(WORK TASK)
Quote the records beneath, complete and exact. Leave out images.

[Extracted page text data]
========================================

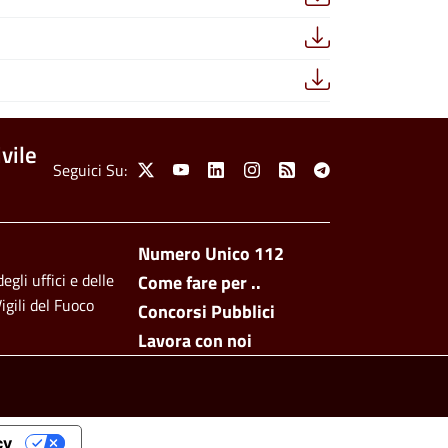
vile
Social Menu
Seguici Su:
X
Youtube
Linkedin
Instagram
Feed
Telegram
Footer side men
Numero Unico 112
egli uffici e delle
Come fare per ..
igili del Fuoco
Concorsi Pubblici
Lavora con noi
cy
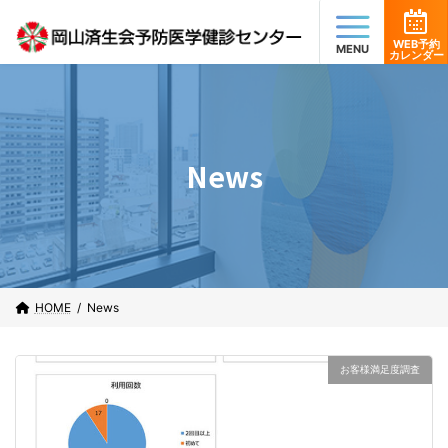
コ
ナ
ン
ビ
テ
ゲ
WEB予約
カレンダー
ン
ー
ツ
シ
へ
ョ
ス
ン
キ
に
ッ
移
News
プ
動
HOME
News
お客様満足度調査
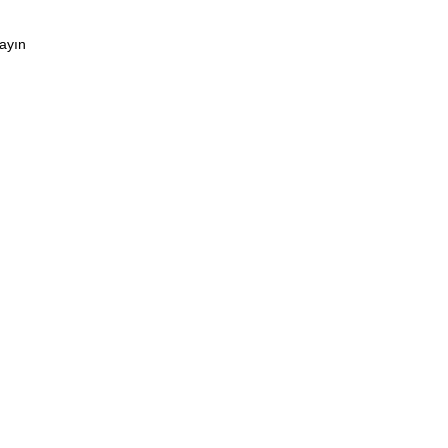
ayın
Saniye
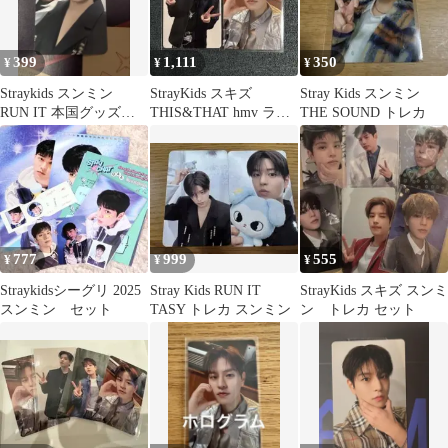
399
1,111
350
¥
¥
¥
Straykids スンミン
StrayKids スキズ
Stray Kids スンミン
RUN IT 本国グッズ特
THIS&THAT hmv ラキ
THE SOUND トレカ
典トレカ スキズ
ドロY スンミン
777
999
555
¥
¥
¥
Straykidsシーグリ 2025
Stray Kids RUN IT
StrayKids スキズ スンミ
スンミン セット
TASY トレカ スンミン
ン トレカ セット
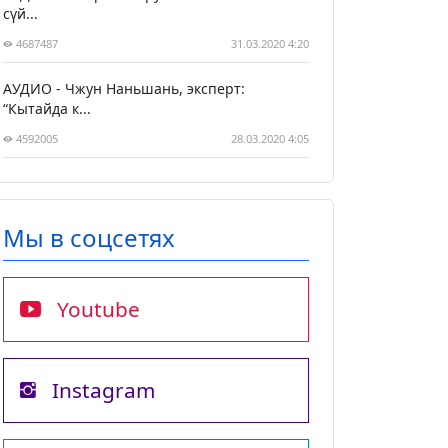
сүй...
4687487
31.03.2020 4:20
АУДИО - Чжун Наньшань, эксперт:
“Кытайда к...
4592005
28.03.2020 4:05
Мы в соцсетях
Youtube
Instagram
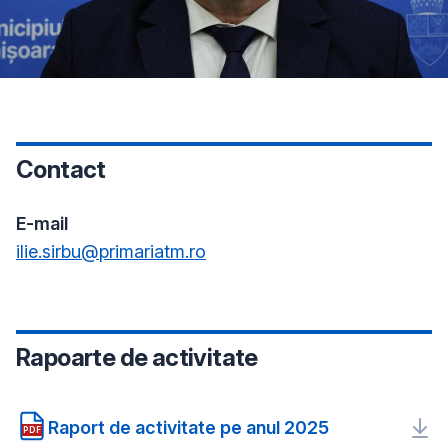
Contact
E-mail
ilie.sirbu@primariatm.ro
Rapoarte de activitate
Raport de activitate pe anul 2025
PDF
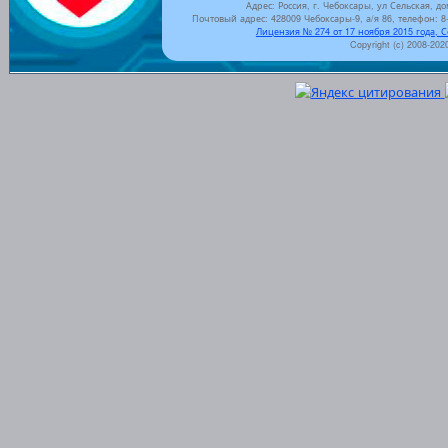
Адрес: Россия, г. Чебоксары, ул Сельская, до
Почтовый адрес: 428009 Чебоксары-9, а/я 86, телефон: 8-
Лицензия № 274 от 17 ноября 2015 года, 
Copyright (c) 2008-202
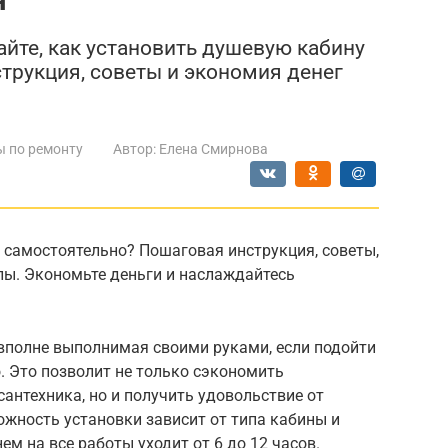
айте, как установить душевую кабину
трукция, советы и экономия денег
ы по ремонту
Автор:
Елена Смирнова
 самостоятельно? Пошаговая инструкция, советы,
ы. Экономьте деньги и наслаждайтесь
вполне выполнимая своими руками, если подойти
о. Это позволит не только сэкономить
сантехника, но и получить удовольствие от
жность установки зависит от типа кабины и
ем на все работы уходит от 6 до 12 часов.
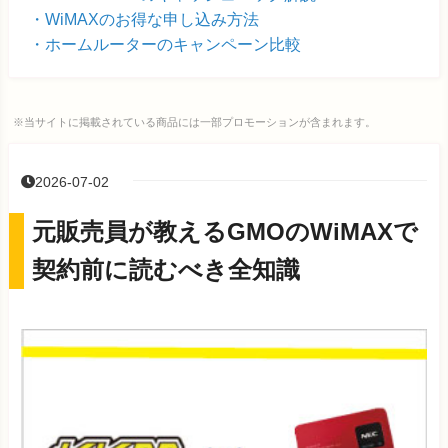
WiMAXのお得な申し込み方法
ホームルーターのキャンペーン比較
※当サイトに掲載されている商品には一部プロモーションが含まれます。
2026-07-02
元販売員が教えるGMOのWiMAXで
契約前に読むべき全知識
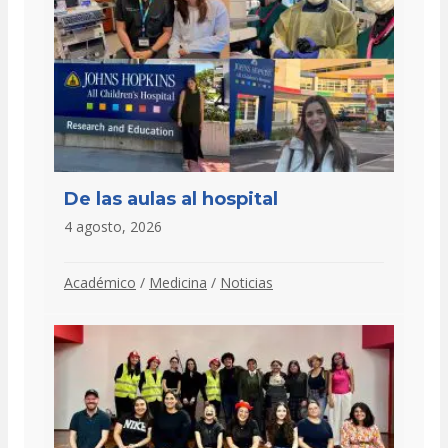
De las aulas al hospital
4 agosto, 2026
Académico
/
Medicina
/
Noticias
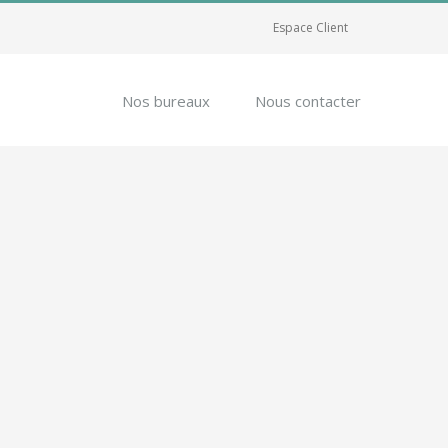
Espace Client
Nos bureaux
Nous contacter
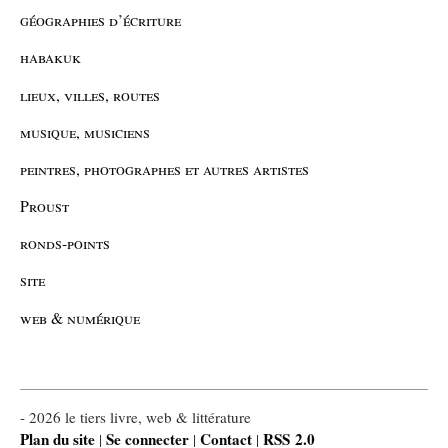
géographies d’écriture
habakuk
lieux, villes, routes
musique, musiciens
peintres, photographes et autres artistes
Proust
ronds-points
site
web & numérique
- 2026 le tiers livre, web & littérature
Plan du site
Se connecter
Contact
RSS 2.0
|
|
|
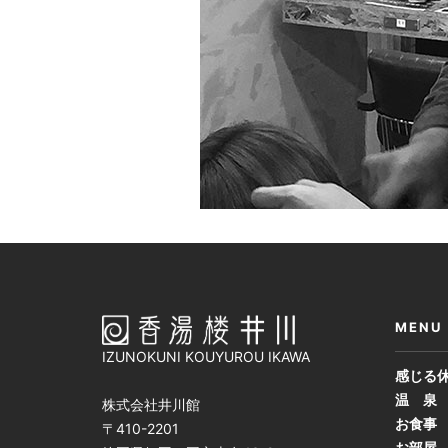
MENU
IZUNOKUNI KOUYUROU IKAWA
感じる
温 泉
株式会社井川館
お食事
〒410-2201
お部屋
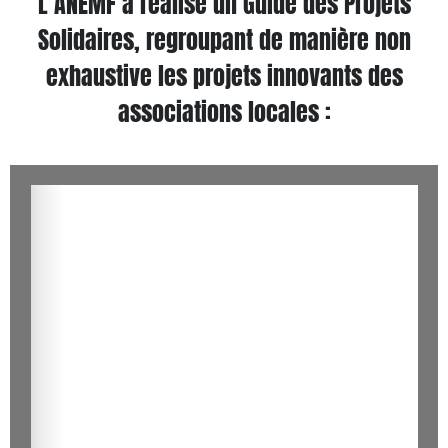
L’ANEMF a réalisé un Guide des Projets
Solidaires, regroupant de manière non
exhaustive les projets innovants des
associations locales :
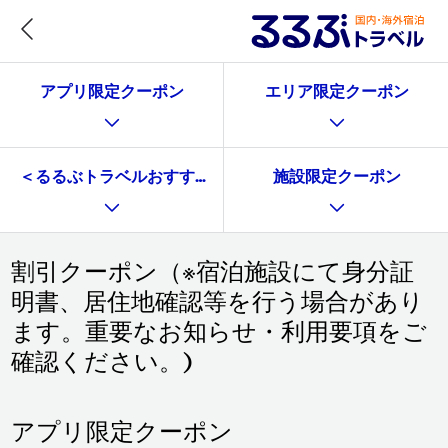
アプリ限定クーポン
エリア限定クーポン
＜るるぶトラベルおすすめ施設で使える＞施設限定クーポ
施設限定クーポン
割引クーポン（※宿泊施設にて身分証
明書、居住地確認等を行う場合があり
ます。重要なお知らせ・利用要項をご
確認ください。)
アプリ限定クーポン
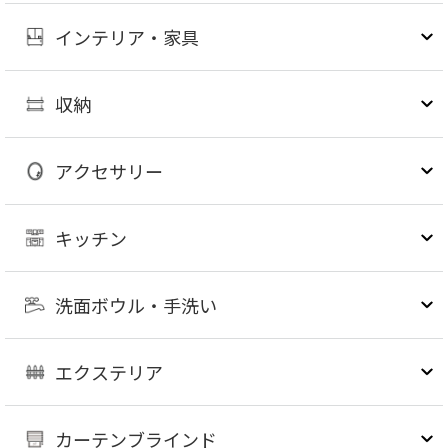
インテリア・家具
収納
アクセサリー
キッチン
洗面ボウル・手洗い
エクステリア
カーテンブラインド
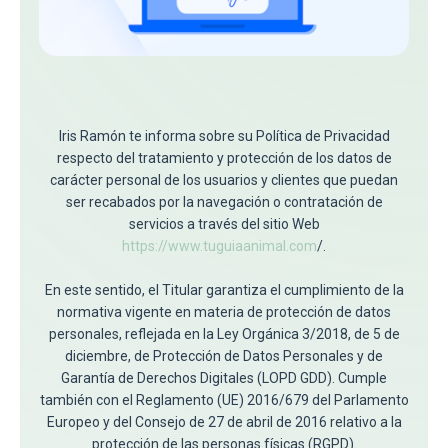
Iris Ramón te informa sobre su Política de Privacidad
respecto del tratamiento y protección de los datos de
carácter personal de los usuarios y clientes que puedan
ser recabados por la navegación o contratación de
servicios a través del sitio Web
https://www.tuguiaanimal.com
/.
En este sentido, el Titular garantiza el cumplimiento de la
normativa vigente en materia de protección de datos
personales, reflejada en la Ley Orgánica 3/2018, de 5 de
diciembre, de Protección de Datos Personales y de
Garantía de Derechos Digitales (LOPD GDD). Cumple
también con el Reglamento (UE) 2016/679 del Parlamento
Europeo y del Consejo de 27 de abril de 2016 relativo a la
protección de las personas físicas (RGPD).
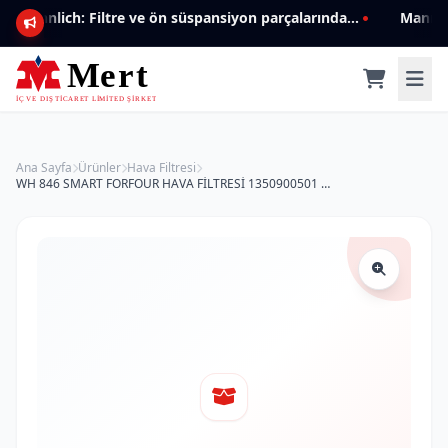
Mannlich: Filtre ve ön süspansiyon parçalarında genişleyen ürün yelpazesiyle kalite ve güven.
Ana Sayfa
Ürünler
Hava Filtresi
WH 846 SMART FORFOUR HAVA FİLTRESİ 1350900501 Hava Filtresi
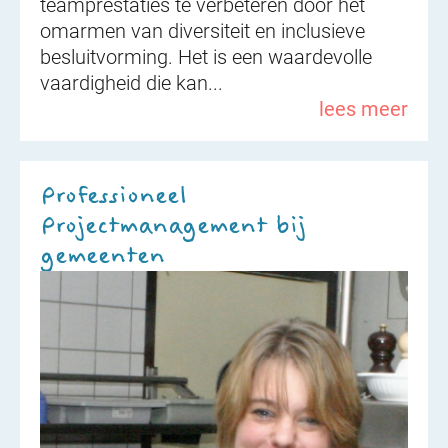
teamprestaties te verbeteren door het
omarmen van diversiteit en inclusieve
besluitvorming. Het is een waardevolle
vaardigheid die kan...
lees meer
Professioneel
Projectmanagement bij
gemeenten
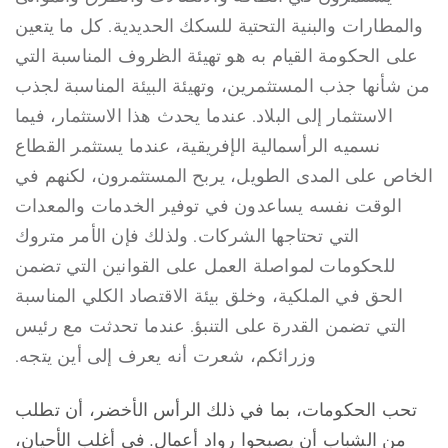
والمطارات والبنية التحتية للسكك الحديدية. كل ما يتعين
على الحكومة القيام به هو تهيئة الظروف المناسبة التي
من شأنها جذب المستثمرين، وتهيئة البيئة المناسبة لجذب
الاستثمار إلى البلاد. عندما يحدث هذا الاستثمار، فيما
نسميه الرأسمالية الإفريقية، عندما يستثمر القطاع
الخاص على المدى الطويل، يربح المستثمرون، لكنهم في
الوقت نفسه يساعدون في توفير الخدمات والمعدات
التي تحتاجها الشركات. ولذلك فإن الأمر متروك
للحكومات لمواصلة العمل على القوانين التي تضمن
الحق في الملكية، وخلق بيئة الاقتصاد الكلي المناسبة
التي تضمن القدرة على التنبؤ. عندما تحدثت مع رئيس
وزرائكم، شعرت أنه يعرف إلى أين يتجه.
تحب الحكومات، بما في ذلك الرأس الأخضر، أن تطلب
من الشباب أن يصبحوا رواد أعمال. في أغلب الأحيان،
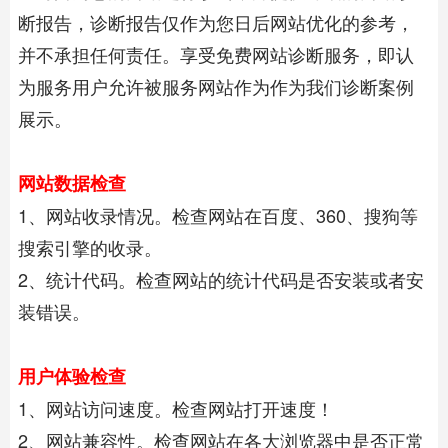
断报告，诊断报告仅作为您日后网站优化的参考，
并不承担任何责任。享受免费网站诊断服务，即认
为服务用户允许被服务网站作为作为我们诊断案例
展示。
网站数据检查
1、网站收录情况。检查网站在百度、360、搜狗等
搜索引擎的收录。
2、统计代码。检查网站的统计代码是否安装或者安
装错误。
用户体验检查
1、网站访问速度。检查网站打开速度！
2、网站兼容性。检查网站在各大浏览器中是否正常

========================================

(THE COMPLETED TASK)
vile
Social Menu
Seguici Su:
X
Youtube
Linkedin
Instagram
Feed
Telegram
Footer side men
Numero Unico 112
egli uffici e delle
Come fare per ..
igili del Fuoco
Concorsi Pubblici
Lavora con noi
cy
コ
ナ
ン
ビ
テ
ゲ
WEB予約
カレンダー
ン
ー
ツ
シ
へ
ョ
ス
ン
キ
に
ッ
移
News
プ
動
HOME
News
お客様満足度調査
ayın
Saniye
399
1,111
350
¥
¥
¥
Straykids スンミン
StrayKids スキズ
Stray Kids スンミン
RUN IT 本国グッズ特
THIS&THAT hmv ラキ
THE SOUND トレカ
典トレカ スキズ
ドロY スンミン
777
999
555
¥
¥
¥
Straykidsシーグリ 2025
Stray Kids RUN IT
StrayKids スキズ スンミ
スンミン セット
TASY トレカ スンミン
ン トレカ セット
сүй...
4687487
31.03.2020 4:20
АУДИО - Чжун Наньшань, эксперт:
“Кытайда к...
4592005
28.03.2020 4:05
Мы в соцсетях
Youtube
Instagram
Contact
E-mail
ilie.sirbu@primariatm.ro
Rapoarte de activitate
Raport de activitate pe anul 2025
PDF
Адрес: Россия, г. Чебоксары, ул Сельская, до
Почтовый адрес: 428009 Чебоксары-9, а/я 86, телефон: 8-
Лицензия № 274 от 17 ноября 2015 года, 
Copyright (c) 2008-202
айте, как установить душевую кабину
трукция, советы и экономия денег
ы по ремонту
Автор:
Елена Смирнова
 самостоятельно? Пошаговая инструкция, советы,
ы. Экономьте деньги и наслаждайтесь
вполне выполнимая своими руками, если подойти
о. Это позволит не только сэкономить
сантехника, но и получить удовольствие от
жность установки зависит от типа кабины и
ем на все работы уходит от 6 до 12 часов.
WiMAXのお得な申し込み方法
ホームルーターのキャンペーン比較
※当サイトに掲載されている商品には一部プロモーションが含まれます。
2026-07-02
元販売員が教えるGMOのWiMAXで
契約前に読むべき全知識
De las aulas al hospital
4 agosto, 2026
Académico
/
Medicina
/
Noticias
Espace Client
Nos bureaux
Nous contacter
géographies d’écriture
habakuk
lieux, villes, routes
musique, musiciens
peintres, photographes et autres artistes
Proust
ronds-points
site
web & numérique
- 2026 le tiers livre, web & littérature
Plan du site
Se connecter
Contact
RSS 2.0
|
|
|
MENU
IZUNOKUNI KOUYUROU IKAWA
感じる
温 泉
株式会社井川館
お食事
〒410-2201
お部屋
L’ANEMF a réalisé un Guide des Projets
Solidaires, regroupant de manière non
exhaustive les projets innovants des
associations locales :
アプリ限定クーポン
エリア限定クーポン
＜るるぶトラベルおすすめ施設で使える＞施設限定クーポ
施設限定クーポン
割引クーポン（※宿泊施設にて身分証
明書、居住地確認等を行う場合があり
ます。重要なお知らせ・利用要項をご
確認ください。)
アプリ限定クーポン
インテリア・家具
収納
アクセサリー
キッチン
洗面ボウル・手洗い
エクステリア
カーテンブラインド
Iris Ramón te informa sobre su Política de Privacidad
respecto del tratamiento y protección de los datos de
carácter personal de los usuarios y clientes que puedan
ser recabados por la navegación o contratación de
servicios a través del sitio Web
https://www.tuguiaanimal.com
/.
En este sentido, el Titular garantiza el cumplimiento de la
normativa vigente en materia de protección de datos
personales, reflejada en la Ley Orgánica 3/2018, de 5 de
diciembre, de Protección de Datos Personales y de
Garantía de Derechos Digitales (LOPD GDD). Cumple
también con el Reglamento (UE) 2016/679 del Parlamento
Europeo y del Consejo de 27 de abril de 2016 relativo a la
protección de las personas físicas (RGPD).
Mannlich: Filtre ve ön süspansiyon parçalarında genişleyen ürün yelpazesiyle kalite ve güven.
Ana Sayfa
Ürünler
Hava Filtresi
WH 846 SMART FORFOUR HAVA FİLTRESİ 1350900501 Hava Filtresi
teamprestaties te verbeteren door het
omarmen van diversiteit en inclusieve
besluitvorming. Het is een waardevolle
vaardigheid die kan...
lees meer
Professioneel
Projectmanagement bij
gemeenten
والمطارات والبنية التحتية للسكك الحديدية. كل ما يتعين
على الحكومة القيام به هو تهيئة الظروف المناسبة التي
من شأنها جذب المستثمرين، وتهيئة البيئة المناسبة لجذب
الاستثمار إلى البلاد. عندما يحدث هذا الاستثمار، فيما
نسميه الرأسمالية الإفريقية، عندما يستثمر القطاع
الخاص على المدى الطويل، يربح المستثمرون، لكنهم في
الوقت نفسه يساعدون في توفير الخدمات والمعدات
التي تحتاجها الشركات. ولذلك فإن الأمر متروك
للحكومات لمواصلة العمل على القوانين التي تضمن
الحق في الملكية، وخلق بيئة الاقتصاد الكلي المناسبة
التي تضمن القدرة على التنبؤ. عندما تحدثت مع رئيس
وزرائكم، شعرت أنه يعرف إلى أين يتجه.
تحب الحكومات، بما في ذلك الرأس الأخضر، أن تطلب
من الشباب أن يصبحوا رواد أعمال. في أغلب الأحيان،
断报告，诊断报告仅作为您日后网站优化的参考，
并不承担任何责任。享受免费网站诊断服务，即认
为服务用户允许被服务网站作为作为我们诊断案例
展示。
网站数据检查
1、网站收录情况。检查网站在百度、360、搜狗等
搜索引擎的收录。
2、统计代码。检查网站的统计代码是否安装或者安
装错误。
用户体验检查
1、网站访问速度。检查网站打开速度！
2、网站兼容性。检查网站在各大浏览器中是否正常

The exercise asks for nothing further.